Unter einem solchen besonderen persönlichen Anlass mag man sich den Wechsel eines Mitarbeiters in eine neue Firma, die Verabschiedung in den Ruhestand oder den Ausstand vom bisherigen Arbeitgeber vorstellen. Sie dürften unter den Anwendungsbereich der 60-Euro-Freigrenze fallen.

Darf es etwas mehr sein als das genannte Maximum?
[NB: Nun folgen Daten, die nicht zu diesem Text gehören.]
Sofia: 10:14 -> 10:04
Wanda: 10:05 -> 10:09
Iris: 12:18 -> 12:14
Ja, da kommen Sie als Arbeitgeber besonders ins Spiel. Sie können die eigentlich auf Ihren Arbeitnehmer entfallende pauschale Einkommensteuer von 30 Prozent als eigene Steuer übernehmen. § 37b Einkommensteuergesetz (EStG) gibt Ihnen dafür die Grundlage. Voraussetzung ist, dass Ihre Zuwendungen nicht in Geld bestehen. Zudem dürfen sie je Empfänger und Wirtschaftsjahr bzw. pro einzelne Zuwendung 10.000 Euro nicht übersteigen. Des Weiteren muss es sich um eine zusätzlich zum ohnehin geschuldeten Arbeitslohn gewährte Sachleistung handeln.

Zwei Beispiele

Nehmen wir also an, Ihre Sekretärin geht im Juni 2019 in den Ruhestand. Sie kaufen ihr zu diesem Anlass für 50 Euro einen Blumenstrauß. Das wäre dann eine steuer- und beitragsfreie Aufmerksamkeit, da der Wert dieser Sachzuwendung 60 Euro nicht übersteigt.
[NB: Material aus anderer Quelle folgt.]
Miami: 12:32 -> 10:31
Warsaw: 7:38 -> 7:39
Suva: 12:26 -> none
Wenn Sie aber – anderes Beispiel – Ihren ehemaligen Personalleiter zur Verabschiedung in den Ruhestand im Juni mit einem Luxuskugelschreiber im Wert von 350 Euro brutto beschenken, ist diese Sachzuwendung für Ihren Arbeitnehmer in vollem Umfang steuer- und beitragspflichtig. Ihr Wert übersteigt ja die Freigrenze von 60 Euro. Der wird sich darüber möglicherweise nicht gerade erfreut zeigen. Um sich seine Gunst trotzdem zu erhalten, können Sie als schenkender Arbeitgeber allerdings ihm die Steuerlast abnehmen. Sie übernehmen einfach für ihn nur die Einkommensteuer von pauschal 30 Prozent und führen diese als Ihre eigene Steuer ab.
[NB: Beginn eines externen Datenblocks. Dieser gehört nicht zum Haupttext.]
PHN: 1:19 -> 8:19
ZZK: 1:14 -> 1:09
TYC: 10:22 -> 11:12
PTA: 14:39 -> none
Sachzuwendungen über 60 Euro

Übrigens: Sachzuwendungen über 60 Euro an eigene Arbeitnehmer und Arbeitnehmer verbundener Unternehmen sind sozialversicherungspflichtig. Übernehmen Sie als Arbeitgeber auch den Arbeitnehmeranteil zur Sozialversicherung, handelt es sich insoweit um steuerpflichtigen Barlohn. Er fällt nicht unter § 37b EStG und ist daher für Ihren Arbeitnehmer auch sozialversicherungspflichtig.